Graph Observability: Honeycomb and Apollo GraphQL With OpenTelemetry
Learn how to use Honeycomb, Apollo Studio, and Open Telemetry to optimize GraphQL performance for a federated graph. See how to debug a federated GraphQL query across subgraphs and down to the database layer using Honeycomb.
David Pickavance [Senior Sales Engineer|Apollo GraphQL]:
Hi. I’m David Pickavance. I’m a Senior Sales Engineer at Apollo GraphQL, and I’m here today to talk to you about graph observability, understanding the performance of your graph using Honeycomb with OpenTelemetry and Apollo Studio Product. I’m going to be using the following setup to talk through this. It’s a very simple setup, but it reasonably mirrors what people would actually do in production. So I’m going to imagine that I’m running a very simple, online bookseller and we’re going to be imagining, for the purpose of this demo, just how I’m going to populate the home page of my site.
And I will just be giving visitors to my site a list of books that they might want to buy. So in order to do this, I have built a graph based on Apollo’s open-source libraries, and I have two subgraphs, split into domains, books, and authors. The idea is, in a real company, each one would be owned by a separate team. And then, the schema for each of these or both schemas are composed by the gateway so that the client, in this case my website, sees the composed schema and doesn’t have to worry about how it’s going to pull data from two different backends.

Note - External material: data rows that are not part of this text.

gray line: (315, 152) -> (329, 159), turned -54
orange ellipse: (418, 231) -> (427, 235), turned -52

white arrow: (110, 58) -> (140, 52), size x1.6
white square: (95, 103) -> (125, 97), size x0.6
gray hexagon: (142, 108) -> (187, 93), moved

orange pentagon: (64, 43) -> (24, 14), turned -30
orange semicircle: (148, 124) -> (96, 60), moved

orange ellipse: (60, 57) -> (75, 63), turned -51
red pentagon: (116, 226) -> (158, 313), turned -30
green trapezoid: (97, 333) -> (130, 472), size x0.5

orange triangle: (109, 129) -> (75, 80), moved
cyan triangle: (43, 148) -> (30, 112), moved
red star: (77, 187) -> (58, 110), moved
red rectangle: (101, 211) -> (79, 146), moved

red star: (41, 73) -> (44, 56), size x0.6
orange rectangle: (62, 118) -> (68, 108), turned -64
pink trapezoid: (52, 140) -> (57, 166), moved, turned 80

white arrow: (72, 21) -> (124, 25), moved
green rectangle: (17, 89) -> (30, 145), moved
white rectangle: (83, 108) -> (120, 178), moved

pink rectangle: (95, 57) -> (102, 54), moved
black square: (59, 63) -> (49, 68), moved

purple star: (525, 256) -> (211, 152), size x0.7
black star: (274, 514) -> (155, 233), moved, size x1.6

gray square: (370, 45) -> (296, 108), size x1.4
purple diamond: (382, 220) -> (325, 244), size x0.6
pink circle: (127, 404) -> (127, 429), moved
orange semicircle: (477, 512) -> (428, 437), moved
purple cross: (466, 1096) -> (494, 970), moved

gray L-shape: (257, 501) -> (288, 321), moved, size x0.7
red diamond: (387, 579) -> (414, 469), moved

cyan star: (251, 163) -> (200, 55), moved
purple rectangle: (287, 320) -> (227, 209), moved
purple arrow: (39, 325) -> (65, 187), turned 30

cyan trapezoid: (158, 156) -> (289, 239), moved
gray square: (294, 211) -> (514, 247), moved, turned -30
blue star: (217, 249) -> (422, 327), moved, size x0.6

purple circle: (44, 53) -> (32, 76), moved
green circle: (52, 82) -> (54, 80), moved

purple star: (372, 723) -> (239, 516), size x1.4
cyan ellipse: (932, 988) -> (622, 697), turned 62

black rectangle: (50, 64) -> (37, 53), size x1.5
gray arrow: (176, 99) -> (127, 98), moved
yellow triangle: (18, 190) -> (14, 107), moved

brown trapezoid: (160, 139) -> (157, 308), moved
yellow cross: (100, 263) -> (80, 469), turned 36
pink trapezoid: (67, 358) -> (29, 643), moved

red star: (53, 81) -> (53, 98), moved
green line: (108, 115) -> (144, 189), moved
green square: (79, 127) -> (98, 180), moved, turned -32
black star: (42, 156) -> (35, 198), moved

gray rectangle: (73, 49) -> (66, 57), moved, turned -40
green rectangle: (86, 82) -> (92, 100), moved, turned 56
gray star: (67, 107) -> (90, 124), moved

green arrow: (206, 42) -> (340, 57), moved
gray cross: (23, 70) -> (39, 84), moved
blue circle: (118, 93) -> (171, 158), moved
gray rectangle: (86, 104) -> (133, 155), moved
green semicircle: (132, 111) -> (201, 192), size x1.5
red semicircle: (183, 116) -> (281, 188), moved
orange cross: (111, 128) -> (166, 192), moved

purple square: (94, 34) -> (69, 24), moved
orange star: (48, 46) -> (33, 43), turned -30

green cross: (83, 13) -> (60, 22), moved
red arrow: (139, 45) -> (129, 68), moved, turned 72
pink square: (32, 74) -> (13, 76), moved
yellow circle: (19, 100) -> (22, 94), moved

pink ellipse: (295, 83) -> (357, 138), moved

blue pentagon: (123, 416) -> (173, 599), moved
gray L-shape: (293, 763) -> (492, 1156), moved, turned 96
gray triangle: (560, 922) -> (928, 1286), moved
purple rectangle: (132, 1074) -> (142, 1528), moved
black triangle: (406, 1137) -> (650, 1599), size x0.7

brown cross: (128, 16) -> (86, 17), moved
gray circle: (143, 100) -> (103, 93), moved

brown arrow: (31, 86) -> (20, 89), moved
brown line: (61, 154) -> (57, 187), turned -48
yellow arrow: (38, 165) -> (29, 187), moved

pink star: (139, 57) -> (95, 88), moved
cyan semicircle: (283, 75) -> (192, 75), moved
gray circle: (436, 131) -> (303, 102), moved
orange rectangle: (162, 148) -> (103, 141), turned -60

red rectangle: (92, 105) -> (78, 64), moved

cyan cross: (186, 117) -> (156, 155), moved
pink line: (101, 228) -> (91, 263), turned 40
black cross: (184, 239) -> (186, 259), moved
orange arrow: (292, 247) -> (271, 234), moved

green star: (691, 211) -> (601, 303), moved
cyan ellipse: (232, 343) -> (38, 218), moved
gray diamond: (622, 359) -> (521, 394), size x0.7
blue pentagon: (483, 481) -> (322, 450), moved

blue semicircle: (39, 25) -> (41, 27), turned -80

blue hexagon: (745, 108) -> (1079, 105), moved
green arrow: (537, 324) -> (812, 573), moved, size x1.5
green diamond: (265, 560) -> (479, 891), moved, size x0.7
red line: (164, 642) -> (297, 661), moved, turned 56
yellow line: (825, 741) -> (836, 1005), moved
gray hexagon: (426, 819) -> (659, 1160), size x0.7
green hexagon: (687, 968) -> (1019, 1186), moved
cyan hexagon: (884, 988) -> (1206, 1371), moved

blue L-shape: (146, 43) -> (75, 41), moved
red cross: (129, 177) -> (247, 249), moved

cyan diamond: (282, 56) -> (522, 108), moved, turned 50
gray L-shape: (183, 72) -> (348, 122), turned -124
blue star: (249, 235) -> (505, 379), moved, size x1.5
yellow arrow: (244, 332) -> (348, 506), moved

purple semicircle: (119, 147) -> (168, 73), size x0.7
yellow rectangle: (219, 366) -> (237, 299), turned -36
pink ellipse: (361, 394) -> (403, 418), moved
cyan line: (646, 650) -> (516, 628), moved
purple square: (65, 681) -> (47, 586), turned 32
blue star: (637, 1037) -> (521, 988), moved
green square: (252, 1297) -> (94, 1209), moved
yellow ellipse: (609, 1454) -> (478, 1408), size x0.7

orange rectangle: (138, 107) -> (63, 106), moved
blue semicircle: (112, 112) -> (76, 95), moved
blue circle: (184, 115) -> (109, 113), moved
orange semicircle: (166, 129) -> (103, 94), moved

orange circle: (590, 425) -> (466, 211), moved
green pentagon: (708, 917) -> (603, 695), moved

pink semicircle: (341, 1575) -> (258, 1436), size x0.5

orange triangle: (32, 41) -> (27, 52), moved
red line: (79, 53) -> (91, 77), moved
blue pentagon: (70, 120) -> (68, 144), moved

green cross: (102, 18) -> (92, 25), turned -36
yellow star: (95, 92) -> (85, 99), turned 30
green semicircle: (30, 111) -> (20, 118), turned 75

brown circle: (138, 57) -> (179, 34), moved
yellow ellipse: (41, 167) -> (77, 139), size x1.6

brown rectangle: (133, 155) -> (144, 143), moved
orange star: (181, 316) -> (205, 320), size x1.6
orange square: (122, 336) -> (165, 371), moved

Each subgraph is then backed by its own data source or data sources so that here, in this demo, the request flow for populating the page on my website would look something like this. I’ve then implemented OpenTelemetry tooling on gateway, subgraphs, and Postgres databases and I’m pushing those spans into a collector and then into Honeycomb which I will show you in a bit. And then we’ve also got the native GraphQL tooling and observability from Apollo Studio. So the gateway is pushing information about operation shapes. There was a request that came through. What was the request called? What fields were asked for? And metrics about how long it took to serve that query.
So let’s see what that actually looks like. So I have two, here we go, here’s my graph. I have two variants in my graph. I have this complete variance which contains all possible types and fields on my schema, but not every part of my schema is something that I’m ready to use to power my actual production site. So I’ve also split off this contract there into my graph, and that’s the one I use to power the production version of my site.
So to populate the home page on my site, I have this GraphQL query called home book recs. It has a P95 service time of 78 milliseconds. That puts us well within SLOs. And we can see that, this query. Each time someone comes to my site, the web page is asking for a list of all books, and for each book, we’re pulling the author, also the book title, and then the author’s name. So that’s the standard production page.
Now, my product team has come to me, and they’re asking for, they want to try a change to this home page. What if somebody is visiting our site and they’ve already read one of these books that we’re suggesting to them? They might be interested in other books by the same author. So what if each book that we’re showing, where we have the author, perhaps under that, we could also have a little image of other books by that same author.
Okay. I think I can build this query. So I extend my schema. And on my books’ schema, I extend the context of an author to include a list of books. I’m tagging this as experimental so that that does not get included in the schema on my production graph. I don’t want any front-end engineers accidentally starting to use this experimental feature on my production graph. And so then I can also use Explorer to build out what I think the query is going to look like. So this, without this, all books with each book title, author name, that’s what the query I’m running for my production site. And now I’m adding for that author, please give me a list of all books and their titles. Great, so I can go in, I know what the query looks like, so I can build that into some test clients and start running some traffic.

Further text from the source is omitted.